(Collected data)
# # # # # # #

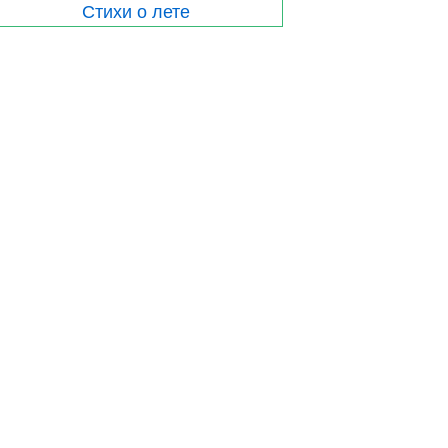
Стихи о лете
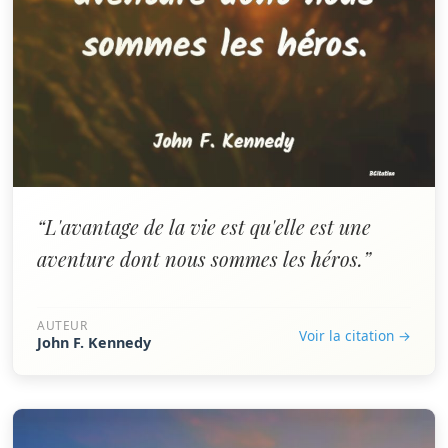
“L'avantage de la vie est qu'elle est une
aventure dont nous sommes les héros.”
AUTEUR
Voir la citation →
John F. Kennedy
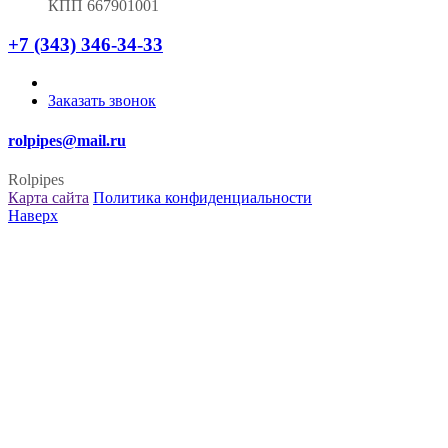
КПП 667901001
+7 (343) 346-34-33
Заказать звонок
rolpipes@mail.ru
Rolpipes
Карта сайта
Политика конфиденциальности
Наверх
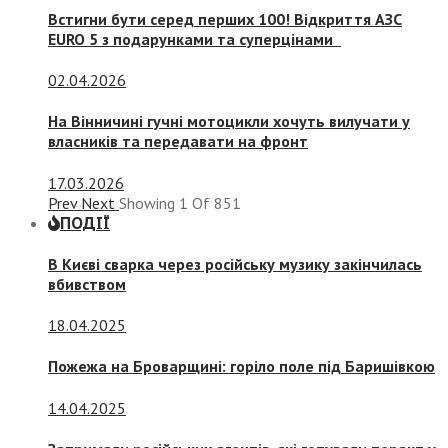
Встигни бути серед перших 100! Відкриття АЗС
EURO 5 з подарунками та суперцінами
02.04.2026
На Вінничині гучні мотоцикли хочуть вилучати у
власників та передавати на фронт
17.03.2026
Prev
Next
Showing
1
Of
851
ПОДІЇ
В Києві сварка через російську музику закінчилась
вбивством
18.04.2025
Пожежа на Броварщині: горіло поле під Баришівкою
14.04.2025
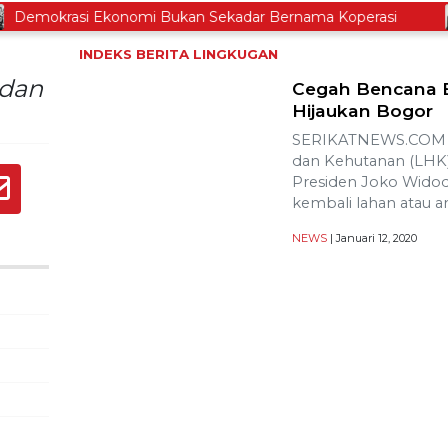
mokrasi Ekonomi Bukan Sekadar Bernama Koperasi
INDEKS BERITA
LINGKUGAN
 dan
Cegah Bencana B
Hijaukan Bogor
SERIKATNEWS.COM –
dan Kehutanan (LHK)
Presiden Joko Widod
kembali lahan atau a
NEWS
| Januari 12, 2020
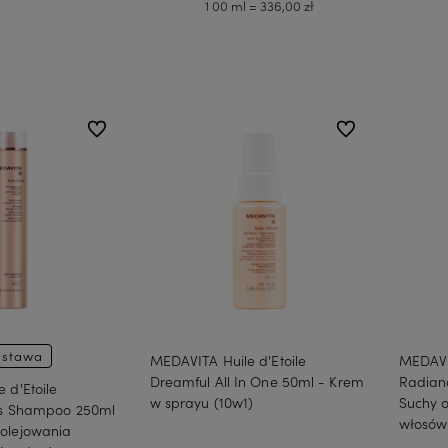
1 00 ml = 336,00 zł
koszyka
Do koszyka
do ulubionych
do ulubionych
stawa
MEDAVITA Huile d'Etoile
MEDAVIT
Dreamful All In One 50ml - Krem
Radianc
 d'Etoile
w sprayu (10w1)
Suchy o
ils Shampoo 250ml
włosów
olejowania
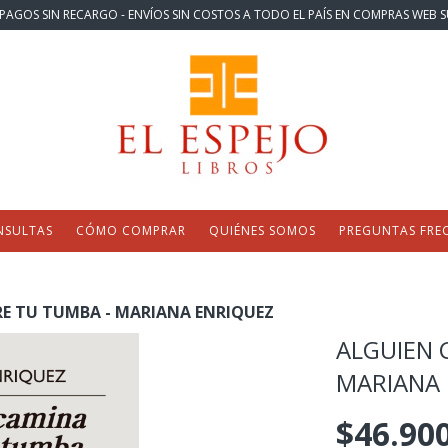
PAGOS SIN RECARGO - ENVÍOS SIN COSTOS A TODO EL PAÍS EN COMPRAS WEB S
NSULTAS
CÓMO COMPRAR
QUIÉNES SOMOS
PREGUNTAS FRE
E TU TUMBA - MARIANA ENRIQUEZ
ALGUIEN 
MARIANA 
$46.90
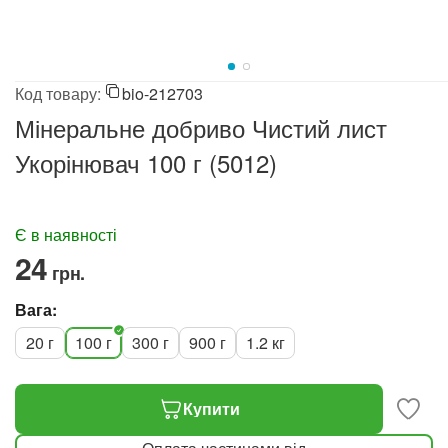
Код товару:
bio-212703
Мінеральне добриво Чистий лист
Укорінювач 100 г (5012)
Є в наявності
‍24‍
грн.
Вага:
20 г
100 г
300 г
900 г
1.2 кг
Купити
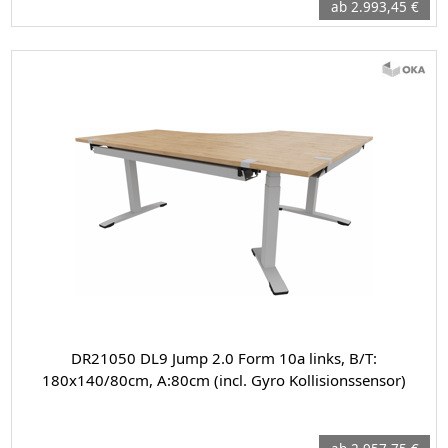
ab 2.993,45 €
DR21050 DL9 Jump 2.0 Form 10a links, B/T:
180x140/80cm, A:80cm (incl. Gyro Kollisionssensor)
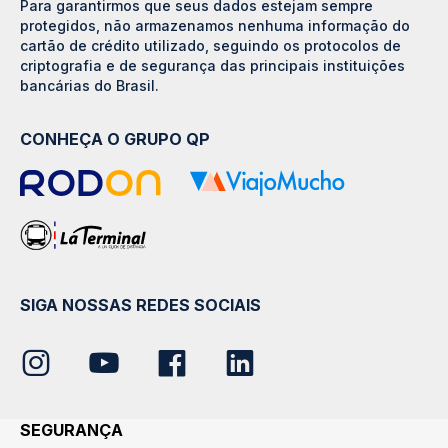
Para garantirmos que seus dados estejam sempre
protegidos, não armazenamos nenhuma informação do
cartão de crédito utilizado, seguindo os protocolos de
criptografia e de segurança das principais instituições
bancárias do Brasil.
CONHEÇA O GRUPO QP
SIGA NOSSAS REDES SOCIAIS
SEGURANÇA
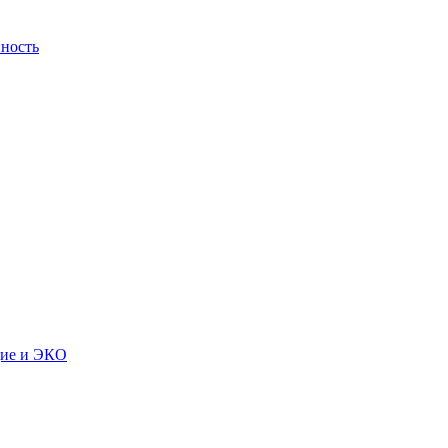
ность
дие и ЭКО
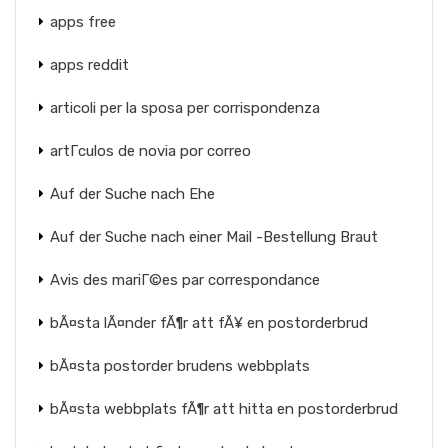
apps free
apps reddit
articoli per la sposa per corrispondenza
artГ­culos de novia por correo
Auf der Suche nach Ehe
Auf der Suche nach einer Mail -Bestellung Braut
Avis des mariГ©es par correspondance
bÃ¤sta lÃ¤nder fÃ¶r att fÃ¥ en postorderbrud
bÃ¤sta postorder brudens webbplats
bÃ¤sta webbplats fÃ¶r att hitta en postorderbrud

# # # # # # #

- [EXERCISE AIM] Report each line of the records that holds the word "MARIANA".

- [SOLUTION FOR THIS TASK]
E TU TUMBA - MARIANA ENRIQUEZ
MARIANA 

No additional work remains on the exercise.